:: What you will do ::
Within the entries below, please retype exactly the lines starting with the line that has "FastAPI y entendí" and going on through the line that has "14 MARZO 2025", but not the pictures.

:: Data records ::
+++
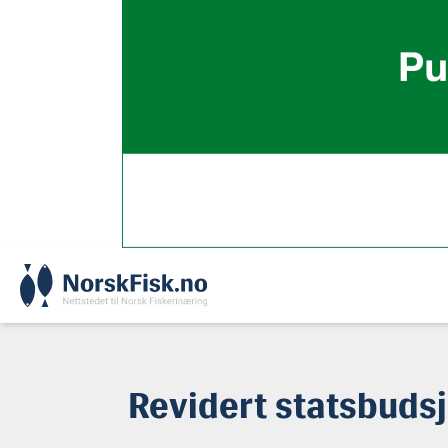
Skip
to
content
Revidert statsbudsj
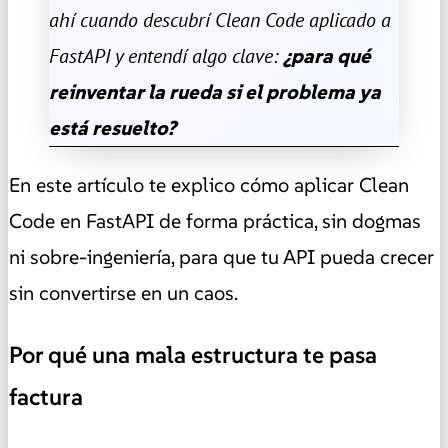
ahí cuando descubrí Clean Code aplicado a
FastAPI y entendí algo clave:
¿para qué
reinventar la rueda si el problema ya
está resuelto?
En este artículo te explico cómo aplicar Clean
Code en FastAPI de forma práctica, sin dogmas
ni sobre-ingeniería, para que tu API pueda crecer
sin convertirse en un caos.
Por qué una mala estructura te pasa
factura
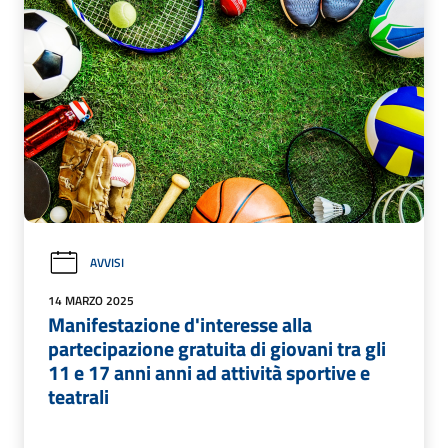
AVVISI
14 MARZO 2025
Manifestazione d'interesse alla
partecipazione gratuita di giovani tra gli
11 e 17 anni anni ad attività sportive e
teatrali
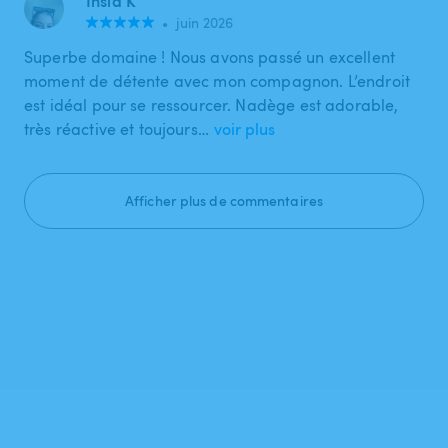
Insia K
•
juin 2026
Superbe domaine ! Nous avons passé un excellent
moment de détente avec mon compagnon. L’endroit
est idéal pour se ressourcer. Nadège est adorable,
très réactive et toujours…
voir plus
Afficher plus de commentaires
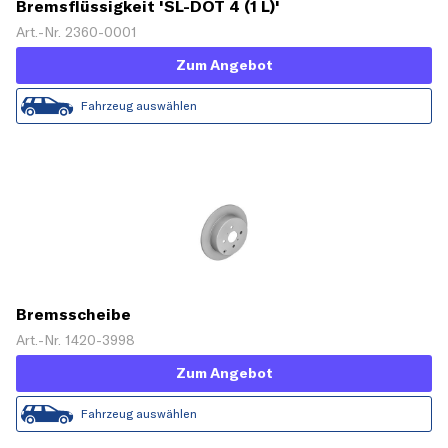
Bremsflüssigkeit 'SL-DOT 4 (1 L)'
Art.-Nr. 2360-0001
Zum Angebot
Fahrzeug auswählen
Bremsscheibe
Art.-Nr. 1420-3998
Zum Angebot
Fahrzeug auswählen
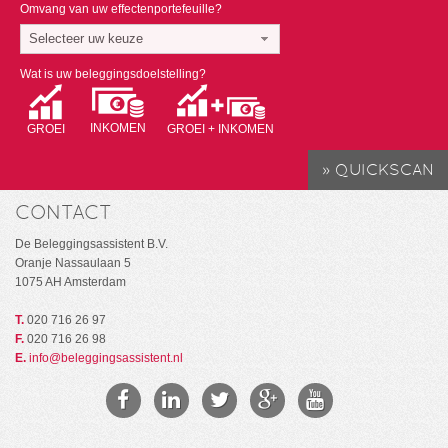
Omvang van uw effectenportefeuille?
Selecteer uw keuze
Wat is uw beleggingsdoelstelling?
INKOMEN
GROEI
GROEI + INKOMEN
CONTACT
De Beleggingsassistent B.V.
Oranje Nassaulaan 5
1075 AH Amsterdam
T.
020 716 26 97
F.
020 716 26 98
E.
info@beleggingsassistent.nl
+++
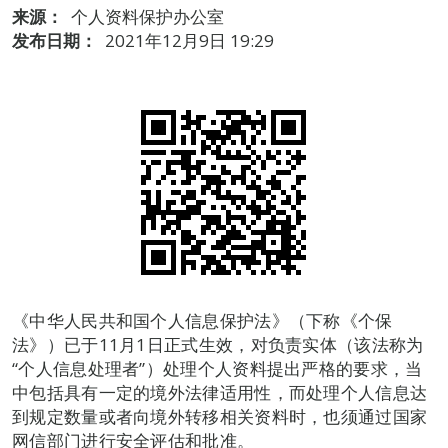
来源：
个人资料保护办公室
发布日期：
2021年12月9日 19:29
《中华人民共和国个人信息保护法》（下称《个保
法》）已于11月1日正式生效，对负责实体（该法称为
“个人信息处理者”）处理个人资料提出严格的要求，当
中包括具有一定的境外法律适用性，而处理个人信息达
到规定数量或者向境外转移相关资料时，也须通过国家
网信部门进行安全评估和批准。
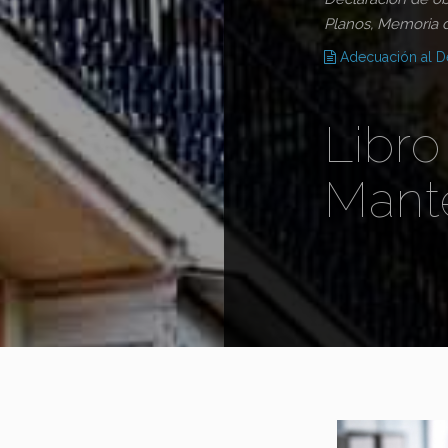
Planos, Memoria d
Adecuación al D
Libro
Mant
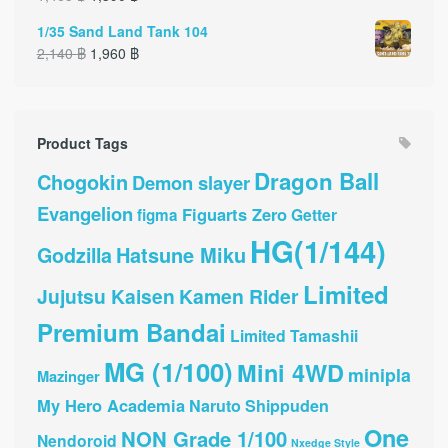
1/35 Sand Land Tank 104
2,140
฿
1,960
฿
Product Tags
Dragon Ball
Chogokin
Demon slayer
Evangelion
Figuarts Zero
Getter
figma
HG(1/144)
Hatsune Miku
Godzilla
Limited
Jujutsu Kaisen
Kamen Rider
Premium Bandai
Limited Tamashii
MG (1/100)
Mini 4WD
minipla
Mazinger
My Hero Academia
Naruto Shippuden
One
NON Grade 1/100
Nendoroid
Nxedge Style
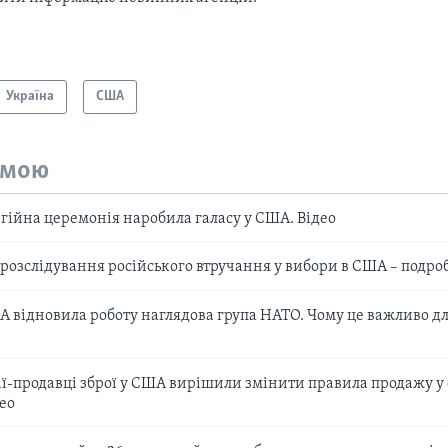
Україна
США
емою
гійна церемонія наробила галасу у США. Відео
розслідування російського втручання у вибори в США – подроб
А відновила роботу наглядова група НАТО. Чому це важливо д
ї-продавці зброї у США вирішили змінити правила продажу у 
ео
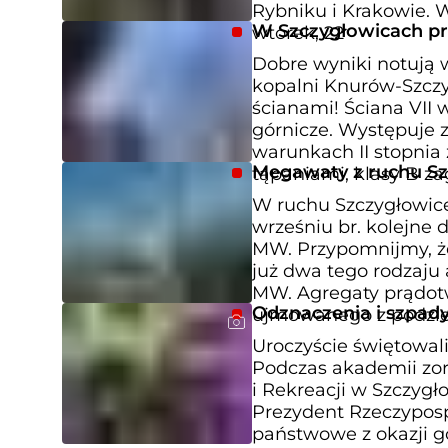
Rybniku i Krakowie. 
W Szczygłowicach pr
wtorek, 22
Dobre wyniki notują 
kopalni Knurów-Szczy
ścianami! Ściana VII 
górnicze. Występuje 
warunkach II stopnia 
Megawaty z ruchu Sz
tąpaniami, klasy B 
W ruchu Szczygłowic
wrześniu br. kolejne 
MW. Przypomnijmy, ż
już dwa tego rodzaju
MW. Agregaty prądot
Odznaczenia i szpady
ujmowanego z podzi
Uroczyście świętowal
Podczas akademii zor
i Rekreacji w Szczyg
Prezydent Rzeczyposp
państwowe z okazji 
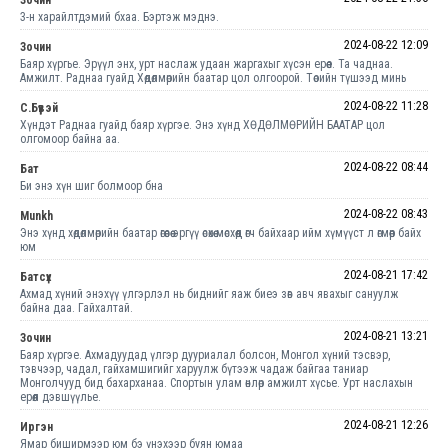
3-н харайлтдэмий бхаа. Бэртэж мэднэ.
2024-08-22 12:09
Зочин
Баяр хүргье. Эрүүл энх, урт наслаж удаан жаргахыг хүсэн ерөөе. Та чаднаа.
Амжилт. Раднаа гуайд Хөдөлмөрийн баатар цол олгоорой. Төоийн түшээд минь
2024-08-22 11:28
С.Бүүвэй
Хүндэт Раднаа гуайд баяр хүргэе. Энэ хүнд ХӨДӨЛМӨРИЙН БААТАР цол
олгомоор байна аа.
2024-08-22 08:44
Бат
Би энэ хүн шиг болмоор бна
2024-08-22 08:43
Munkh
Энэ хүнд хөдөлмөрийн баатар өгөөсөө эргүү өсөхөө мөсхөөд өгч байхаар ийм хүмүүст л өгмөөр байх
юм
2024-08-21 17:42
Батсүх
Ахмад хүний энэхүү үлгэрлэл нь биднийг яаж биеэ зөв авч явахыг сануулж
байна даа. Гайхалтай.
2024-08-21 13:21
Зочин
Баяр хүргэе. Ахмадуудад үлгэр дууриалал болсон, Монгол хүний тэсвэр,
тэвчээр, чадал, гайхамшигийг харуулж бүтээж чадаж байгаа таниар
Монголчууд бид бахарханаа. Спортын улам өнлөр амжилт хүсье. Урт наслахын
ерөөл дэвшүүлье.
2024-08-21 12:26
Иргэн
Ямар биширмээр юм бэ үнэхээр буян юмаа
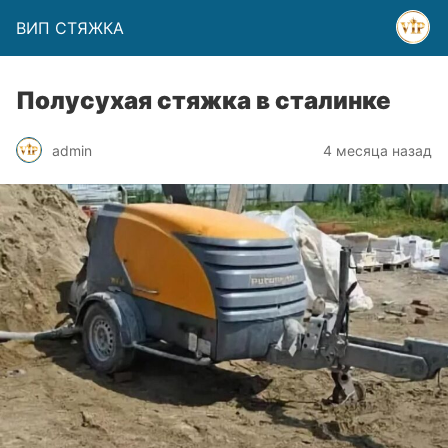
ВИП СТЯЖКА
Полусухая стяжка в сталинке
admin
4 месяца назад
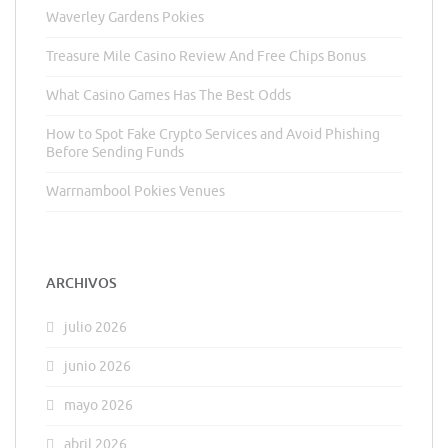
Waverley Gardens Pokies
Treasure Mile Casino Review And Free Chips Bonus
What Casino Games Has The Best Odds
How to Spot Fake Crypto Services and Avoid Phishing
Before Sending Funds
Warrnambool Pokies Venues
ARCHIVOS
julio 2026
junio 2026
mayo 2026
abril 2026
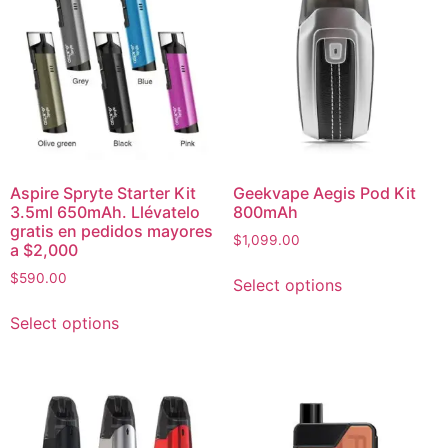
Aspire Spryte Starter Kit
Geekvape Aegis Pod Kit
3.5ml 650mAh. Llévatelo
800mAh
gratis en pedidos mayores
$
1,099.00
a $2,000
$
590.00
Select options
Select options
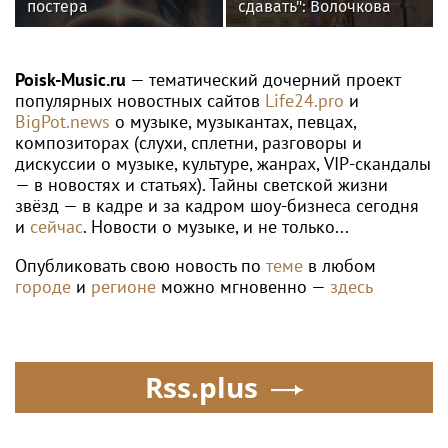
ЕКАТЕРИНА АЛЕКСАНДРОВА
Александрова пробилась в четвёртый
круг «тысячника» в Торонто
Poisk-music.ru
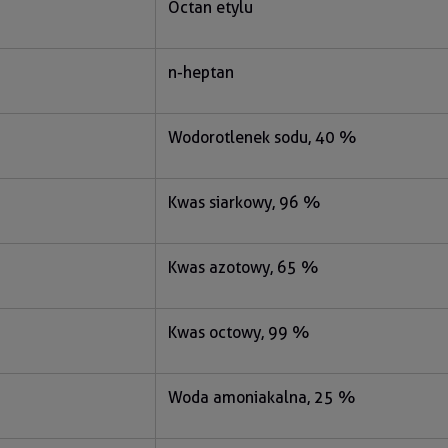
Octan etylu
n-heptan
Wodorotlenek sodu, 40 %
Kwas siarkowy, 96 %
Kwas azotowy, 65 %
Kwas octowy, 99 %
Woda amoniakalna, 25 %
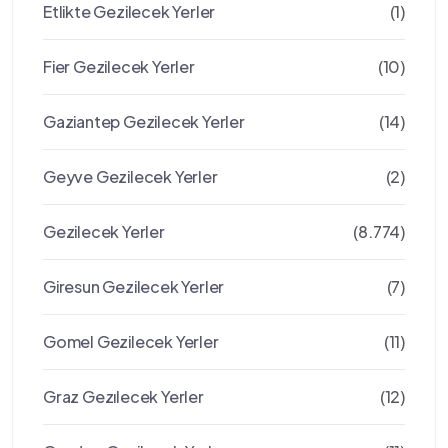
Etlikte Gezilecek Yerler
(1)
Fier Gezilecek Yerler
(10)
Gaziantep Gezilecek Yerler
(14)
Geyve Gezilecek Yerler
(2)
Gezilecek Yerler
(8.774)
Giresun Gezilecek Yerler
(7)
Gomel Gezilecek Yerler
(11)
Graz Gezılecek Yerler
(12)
+++
:: Response box ::
FastAPI y entendí algo clave:
¿para qué
reinventar la rueda si el problema ya
está resuelto?
En este artículo te explico cómo aplicar Clean
Code en FastAPI de forma práctica, sin dogmas
ni sobre-ingeniería, para que tu API pueda crecer
sin convertirse en un caos.
Por qué una mala estructura te pasa
factura
AVVISI
14 MARZO 2025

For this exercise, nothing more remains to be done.